Dataset entries:

***

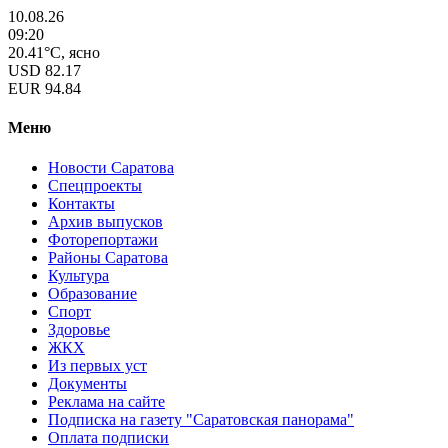
10.08.26
09:20
20.41°C, ясно
USD
82.17
EUR
94.84
Меню
Новости Саратова
Спецпроекты
Контакты
Архив выпусков
Фоторепортажи
Районы Саратова
Культура
Образование
Спорт
Здоровье
ЖКХ
Из пеpвых уст
Документы
Реклама на сайте
Подписка на газету "Саратовская панорама"
Оплата подписки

***

Your answer should hold the line with "Архив выпусков" and each line after it to the end of the data, retyped exactly. Include no other lines.

■ **EXERCISE RESPONSE**:
Архив выпусков
Фоторепортажи
Районы Саратова
Культура
Образование
Спорт
Здоровье
ЖКХ
Из пеpвых уст
Документы
Реклама на сайте
Подписка на газету "Саратовская панорама"
Оплата подписки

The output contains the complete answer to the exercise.